#ubuntu-women-project 2010-12-06
<pleia2> can someone log in and try to edit this page? http://wiki.ubuntu-women.org/Contacts I think IS hasn't made the wiki editable yet but I want to be sure before nagging them again
<pleia2> (over the past few months we've manually had to make individual pages editable, annoying)
<elky> pleia2, i can, but i don't think that means much as I'm on the admin list iirc
<pleia2> yeah, you're on the admin list
<pleia2> so someone who is not elky, amber or susana :)
<jussi> pleia2: I cant. says immutable page when Im logged in.
<pleia2> jussi: thanks, I'll nag IS again
<jussi> yw
<zkriesse> pleia2: Immutable page for me as well...which is odd as Im on the Doc/Wiki Admin group
<pleia2> zkriesse: no, you're only a doc/wiki admin on the main ubuntu wikis
<zkriesse> ah ok
<zkriesse> So how is that page made immutable then?
<pleia2> this is a completely different wiki
<zkriesse> Something in the code?
<zkriesse> ah now I see
<pleia2> an ACL
<zkriesse> wiki.ubuntu-women not wiki.ubuntu.com
<zkriesse> pleia2: Well if ya need help with that lemme know!
<pleia2> zkriesse: it's not something community members can help with, it's a change that canonical IS put in to place
<pleia2> thanks anyway though
<zkriesse> Ah....
<zkriesse> Ok
#ubuntu-women-project 2010-12-07
<pleia2> ok, can I have another tester for editing the wiki? IS said they unlocked it :)
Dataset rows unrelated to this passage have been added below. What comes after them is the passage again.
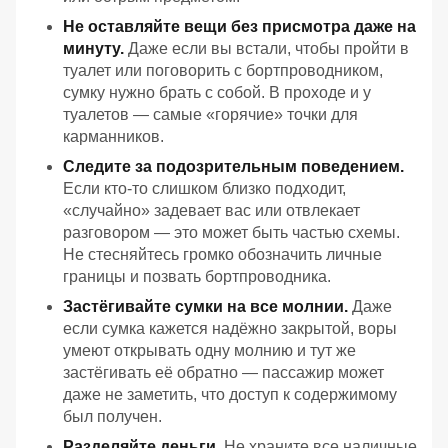
Не оставляйте вещи без присмотра даже на
минуту.
Даже если вы встали, чтобы пройти в
туалет или поговорить с бортпроводником,
сумку нужно брать с собой. В проходе и у
туалетов — самые «горячие» точки для
карманников.
Следите за подозрительным поведением.
Если кто‑то слишком близко подходит,
«случайно» задевает вас или отвлекает
разговором — это может быть частью схемы.
Не стесняйтесь громко обозначить личные
границы и позвать бортпроводника.
Застёгивайте сумки на все молнии.
Даже
если сумка кажется надёжно закрытой, воры
умеют открывать одну молнию и тут же
застёгивать её обратно — пассажир может
даже не заметить, что доступ к содержимому
был получен.
Разделяйте деньги.
Не храните все наличные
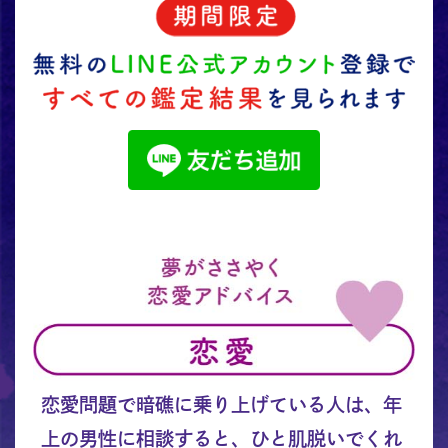
恋愛問題で暗礁に乗り上げている人は、年
上の男性に相談すると、ひと肌脱いでくれ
<pleia2> just go here and see if you can edit it while logged in: http://wiki.ubuntu-women.org/Contacts
 * pleia2 needs to update that page for real
<JanC> seems like I can edit it
<pleia2> woo
<pleia2> thanks jussi
<pleia2> err JanC
<jussi> bah :_P
#ubuntu-women-project 2010-12-08
<Lanathel> elky: you wouldnt explain that ban?
<elky> you threatened to ctcp someone after numerous instructions to not do that and a prior kick for doing it anyway.
<elky> your behaviour isn't welcome.
<Lanathel> ctcp is part of irc protocol, it is not a threat
<elky> excuse me, i'm going to proceed to laugh at you now.
<Lanathel> elky, you can laugh, but... i think thats rude
<Lanathel> to ban people because they use IRC
<Lanathel> because they ask
<Lanathel> because they saying their opinion that differs from yours
<elky> our sandpit, our rules.
<elky> there's plenty of other internet out there if you want to ctcp people. might i suggest finding a channel full of staff, say like #freenode?
<Lanathel> fine, do you represent ubuntu community and ubuntu women community?
<nigelb> Well, part of the protocol doesnt mean you can just do it.
<nigelb> Just because you have the freedom to talk doesn't mean you can swear all the time
<elky> nigelb, death is part of life, go on and death people!
<nigelb> heh
<elky> hmm, that doesn't sound right, does it...
<Lanathel> what if others will be like that about "sandpits"?
<AlanBell> Lanathel: in what way were you intending to contribute to the project?
<elky> go ctcp #freenode and get back to me
<Lanathel> elky: i havent ctcp'ed channel
<Lanathel> make a difference please
<Lanathel> Its been privately sent
<elky> go ctcp staff, or threaten to ctcp staff.
<Lanathel> "threaten ctcp@
<Lanathel> that sounds
<Lanathel> any physical harm done?
<elky> how about you check the definition of "to threaten"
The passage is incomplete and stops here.